Głównym źródłem likopenu są pomidory i przetwory pomidorowe, ale nie wszyscy wiedzą, że znaleźć go można również w arbuzach, morelach, czerwonych grejpfrutach, czerwonej gujawie. Udział tych produktów w naszej diecie jest jednak niewielki w porównaniu z pomidorami, wiec to one są jego głównym źródłem.
Chyba nie muszę już dłużej przekonywać Was, że warto przygotować w tym roku przetwory z pomidorów.
Poniżej wyjawiam nasz rodzinny sekretny przepis na najlepszy keczup z pomidorów i papryki. Jego ostro-słodki smak doskonale pasuje do kanapek, ale służy mi także jako dip, dodatek do lecza, sosów i zup.
SKŁADNIKI
proporcje na 20 słoików – takich jak na zdjęciu poniżej
3 kg pomidorów (najlepiej malinówek)
5 kg papryki
300 g papryki chilli
1 kg cebuli
2 duże główki czosnku
1 kg cukinii lub dyni
1 duży seler
0,5 kg śliwek węgierek
1 szklanka oliwy z oliwek lub oleju rzepakowego
sok z 3 cytryn (ostrożnie dodawać i smakować)
2 szklanki cukru/miodu
4 łyżki soli (najlepiej dodawać powoli i smakować)
10 liści laurowych
5 liści selera
2 liście lubczyku
duży pęczek bazylii
4 żelfixy (najlepiej takie z naturalnymi pektynami bez dodatków)
SPOSÓB WYKONANIA
- Wszystkie warzywa, owoce i liście dokładnie myjemy.
- Z pomidorów i papryk (słodkiej i chilli) wykrajamy gniazda nasienne.

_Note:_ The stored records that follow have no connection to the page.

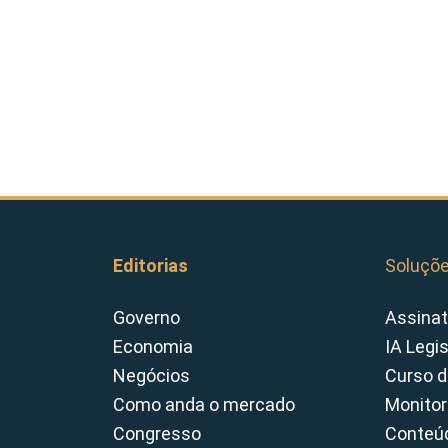
Editorias
Soluçõ
Governo
Assinat
Economia
IA Legi
Negócios
Curso d
Como anda o mercado
Monitor
Congresso
Conteúd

Przy chilli warto założyć rękawiczki jednorazowe, żeby nie podrażnić skóry rąk.
- Cebulę, seler i czosnek obieramy.
- Większe warzywa kroimy na mniejsze kawałki.
- Ze śliwek wyjmujemy pestki.
- Ziele angielskie i liście laurowe zawijamy w gazę i zawiązujemy ją w sakiewkę.
- Wszystko umieszczamy w garnku, dodajemy oliwę/olej i cukier.
- Zawartość garnka zalewamy wodą tak by przykryła ona wszystkie składniki.
- Gotujemy pod przykryciem, aż wszystkie warzywa i owoce się rozgotują.
- Sól i sok z cytryny dodajemy powoli smakując ketchup.
- Gotujemy bez przykrycia tak długo, aż ketchup zgęstnieje. (W oryginalnym przepisie cioci M. były 4 żelfixy, jednak ja ze względu na ich chemiczny skład zrezygnowałam z nich całkowicie i po prostu zagęszczałam ketchup przez odparowanie nadmiaru wody).
- Gdy już uzyskamy pożądaną gęstą konsystencję dodajemy jeszcze pęczek bazylii.
- Miksujemy wszystko na gładką papkę, wkładamy gorący jeszcze ketchup do wyparzonych słoiczków i zakręcamy „na gorąco”, a następnie odwracamy je do góry dnem i trzymamy w tej pozycji, aż wystygną.